I live in the UK now where a lot of those skills are less useful. (I haven't had much call for my ability to evade pissed off black snakes). But chatting to my English friends, they enjoyed similar kinds of summer holidays, albeit soggier, in places like Devon and Cornwall or even France. While listening to their reminiscences, one thing struck me: there is a freedom that comes with staying in one place for a long time.
It sounds counter-intuitive, especially in this age of gadgets and connectivity. We are convinced that our children have the attention spans of gnats and that they need to have every second filled with something new and flashy. Each day has to offer new sights and sounds, to dazzle and distract. If it ebbs, even for a second, we fret that they'll become bored and, god forbid, we'll have to do something to entertain them. (It's meant to be our holiday too!)
The thing is, I don't remember being bored as a kid. I'm sure I was. There are only so many times you can go yabbying before even the act of sucking small creatures out of wet sand and using them as bait becomes mundane and every day as well. But my parents let the boredom take hold long enough for it to serve its true purpose. It became a catalyst for creative thinking and problem solving. We were bored. What were we going to do about it?
Staying in the one place gives parents the freedom to give their children more freedom. Over time they figured out the places that were safe for us to go and those that weren't. We were told to swim between the flags, stay away from the breakwater wall and take extra care crossing the road in front of the pie shop because the boy racers from Kempsey tore around the corner there without really looking.

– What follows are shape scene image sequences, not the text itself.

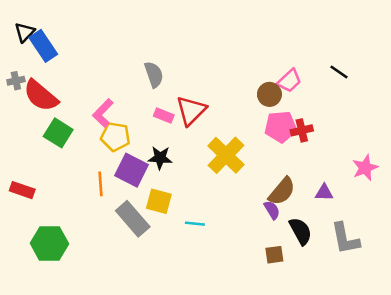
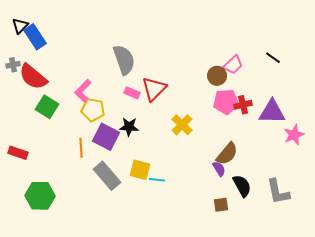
gray semicircle: (154, 74) -> (124, 60), size x1.4
yellow cross: (226, 155) -> (182, 125), size x0.7
purple triangle: (324, 193) -> (272, 112), moved, size x1.8
yellow square: (159, 201) -> (140, 170), moved

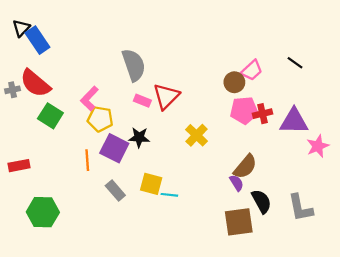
gray cross: (13, 65) -> (13, 90), moved
red rectangle: (18, 153) -> (19, 166), turned -30
gray rectangle: (107, 176) -> (115, 190), size x0.7
brown square: (221, 205) -> (239, 222), size x1.8

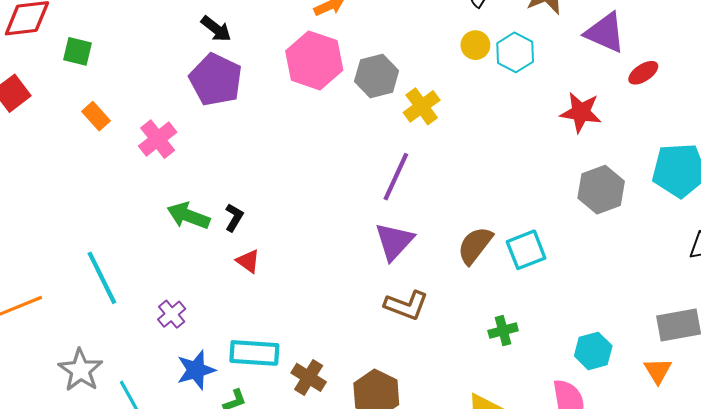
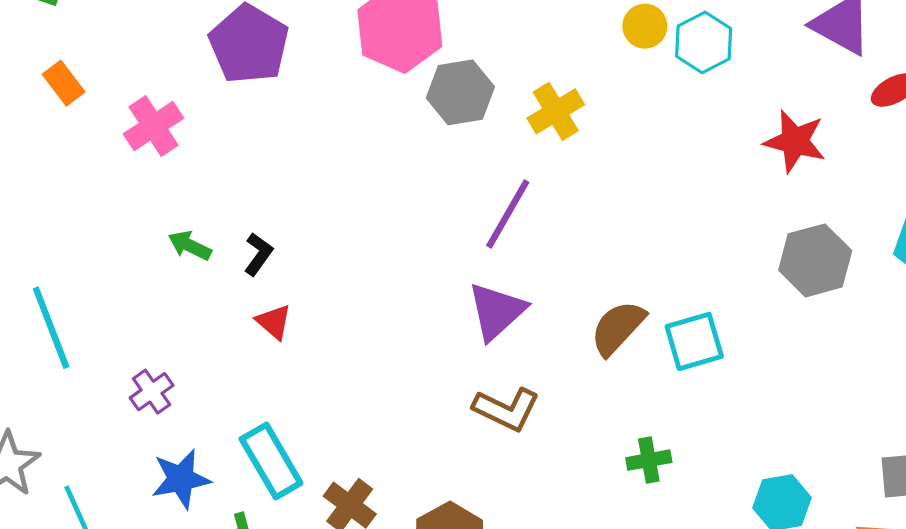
gray hexagon: (377, 76) -> (460, 92), moved
green arrow: (188, 216) -> (190, 246), size x0.7
cyan rectangle: (254, 353) -> (271, 461), turned 51

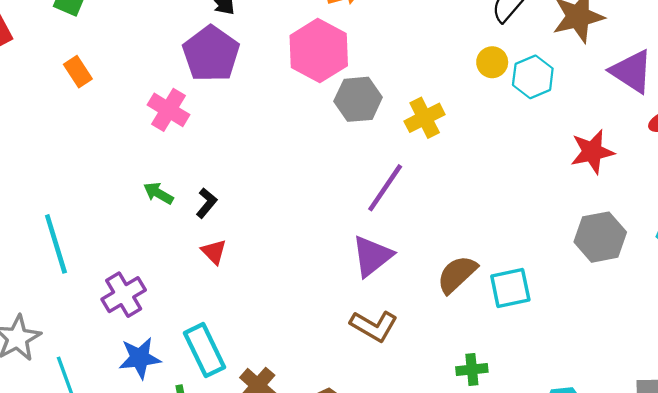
pink cross: (153, 126) -> (169, 110), moved, turned -30
red star: (795, 141) -> (592, 152), turned -30
purple cross: (152, 392) -> (124, 295), size x1.4

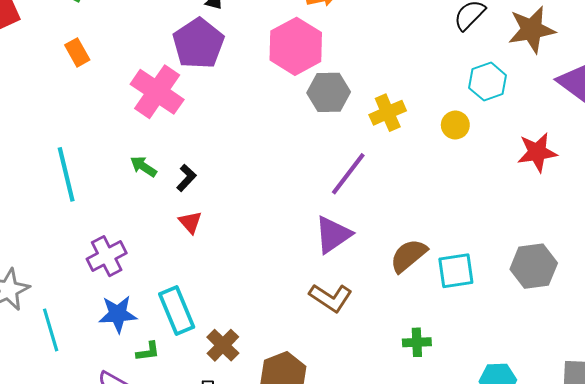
yellow circle: (492, 62) -> (455, 125), moved
pink cross: (169, 110) -> (157, 92), size x1.4
gray hexagon: (600, 237) -> (534, 266), moved
cyan line: (56, 244) -> (66, 174), moved

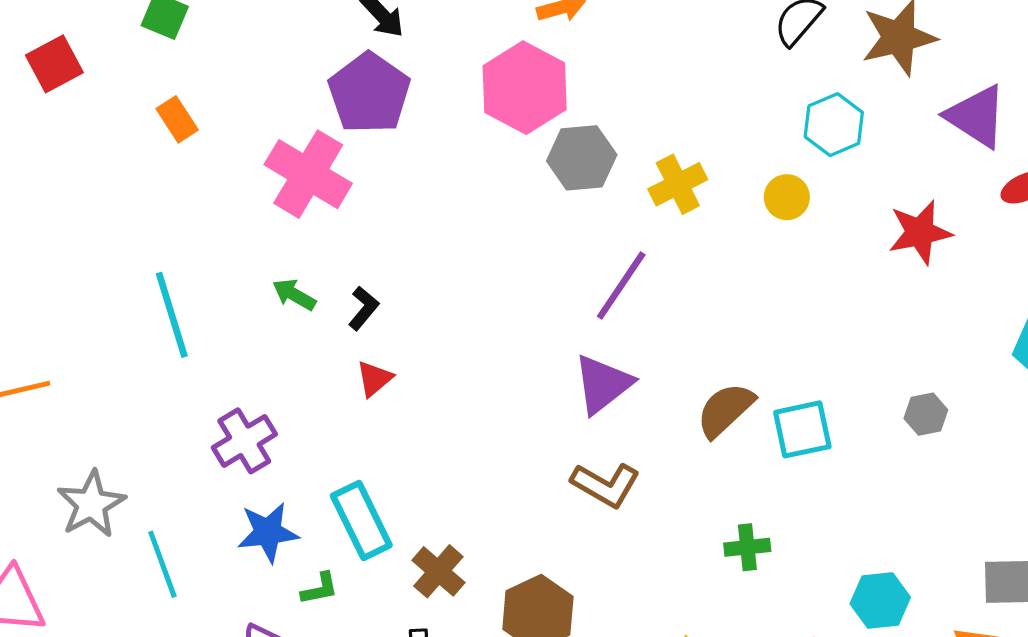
red triangle: (190, 222) -> (374, 379), turned 35
gray hexagon: (534, 266) -> (926, 414), size x0.6

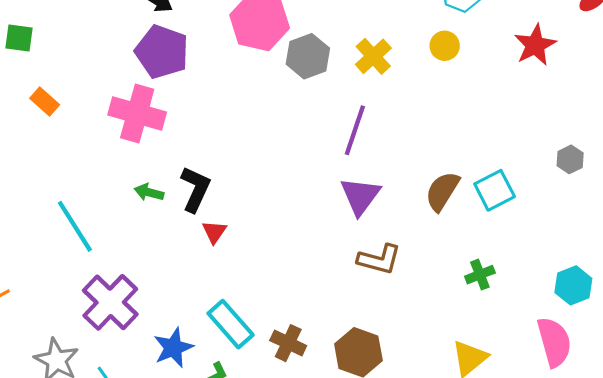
black L-shape: (364, 308) -> (195, 189), size x1.6
purple cross: (244, 441) -> (110, 302), moved, size x1.4

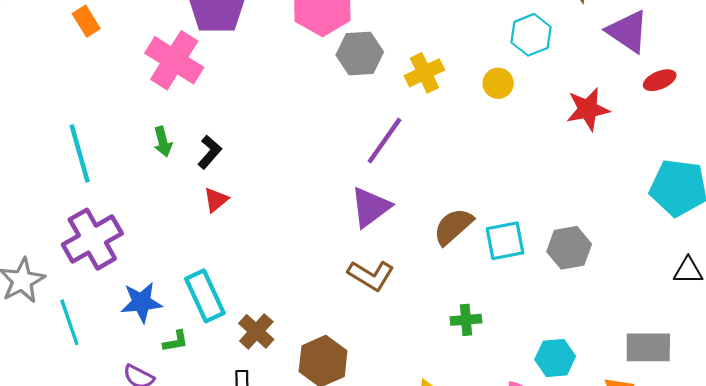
gray hexagon: (570, 159) -> (569, 248), moved, size x1.5
black L-shape: (195, 189) -> (210, 152), size x0.7
green arrow: (149, 192) -> (163, 142), turned -136

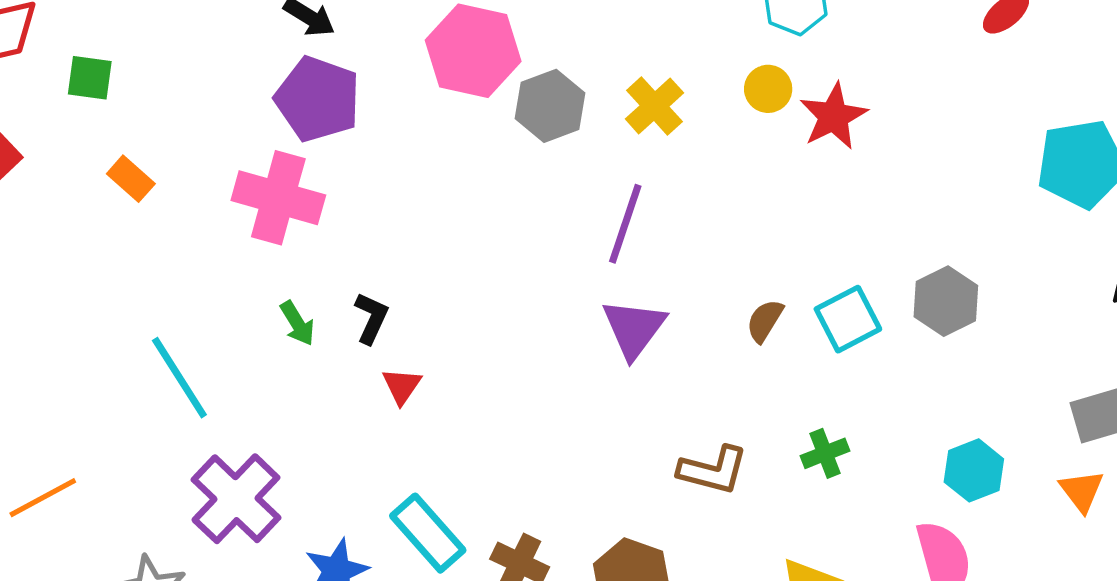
red star: (588, 109) -> (834, 116), moved
brown semicircle: (453, 226) -> (765, 321), size x0.7
brown L-shape: (371, 275) -> (713, 470), moved

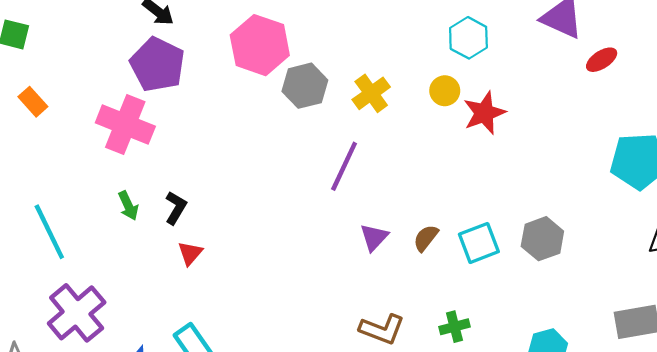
purple triangle: (634, 328) -> (374, 237), moved, size x0.7

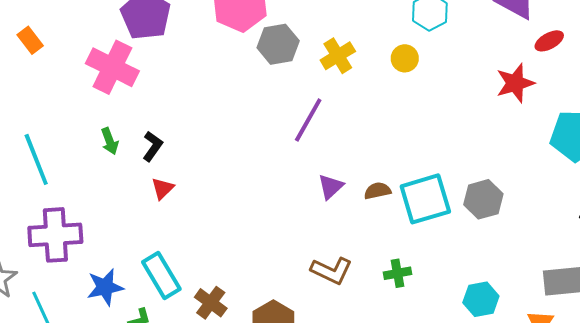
red star: (484, 113) -> (515, 83), moved
brown semicircle: (426, 238) -> (378, 191), turned 36
cyan square: (479, 243) -> (425, 199), size x1.4
purple cross: (77, 313) -> (55, 235), turned 32

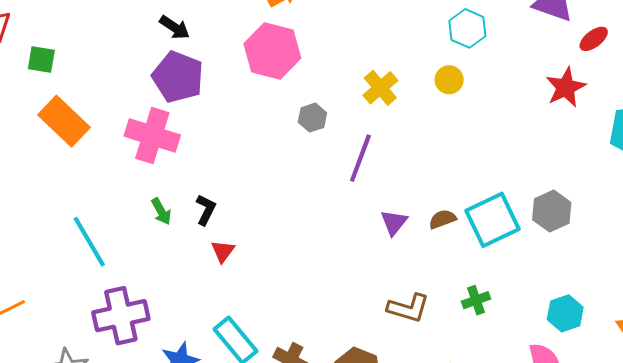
orange rectangle: (30, 40) -> (64, 121), size x1.8
gray hexagon: (278, 44) -> (312, 118), moved, size x0.7

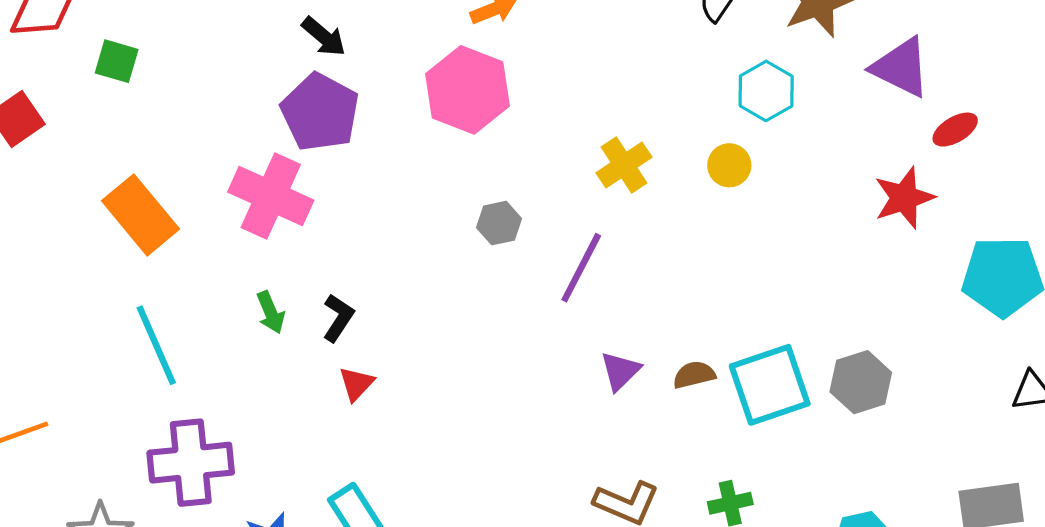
gray hexagon: (312, 118) -> (499, 223), moved
orange rectangle: (64, 121) -> (141, 215), moved

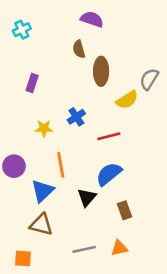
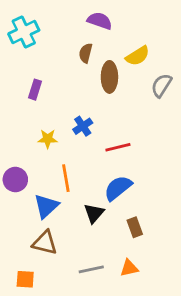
cyan cross: (22, 30) -> (24, 32), size x1.5
brown semicircle: (79, 49) -> (86, 53), turned 30
yellow semicircle: (127, 100) -> (138, 56), moved

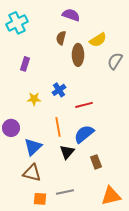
orange line: (66, 178) -> (58, 127), moved
orange triangle: (129, 268) -> (111, 196), moved, size x1.5
orange square: (25, 279) -> (40, 199), moved

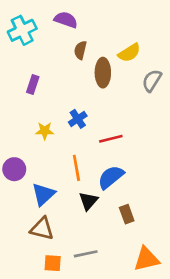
purple semicircle: (71, 15) -> (66, 20), moved

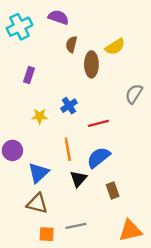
gray semicircle: (152, 81) -> (134, 94), moved

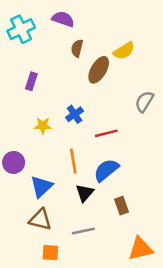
brown ellipse: (91, 64) -> (99, 70), turned 30
gray line: (76, 226) -> (83, 231), moved

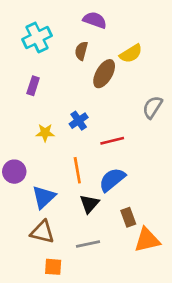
purple semicircle: (63, 19) -> (95, 20), moved
cyan cross: (21, 29) -> (37, 37), moved
orange triangle: (141, 249) -> (147, 240), moved

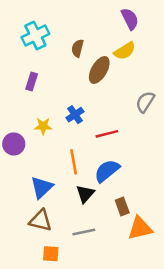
purple semicircle: (95, 20) -> (130, 19), moved, turned 45
purple circle: (14, 172) -> (14, 144), moved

This seems to hold true with more exotic destinations too. A friend of mine took his young family to Goa a few years ago. They rented a house near a beach and just lived there for a month. They swam, they kitesurfed and they relaxed in hammocks strung between palm trees. And after a week or so he felt comfortable enough for his kids to run errands, to visit their favourite samosa stand or sweet stall. When they walked into town as a family, it was the kids that got the greetings and salutations, not them.
The greatest challenge in staying still with kids is staying still ourselves. Never mind the kids getting bored, what about us? We're even more connected – when was the last time you went away and didn't check your email or social media? – and just as addicted to the buzz of constant engagement.
I rang my mother and asked her what she did when we were off being feral all those years ago and she said, 'Nothing, really.' I said she must have done something, and after a minute of reflection she said that her and dad would wander out to the point between Horse Shoe Bay and Trail Bay Beach most afternoons to see if they could spot dolphins.
'We didn't always see them,' she said. 'But it was nice to just sit there and watch the ocean with your father.'It was probably the only time in the year they got to themselves.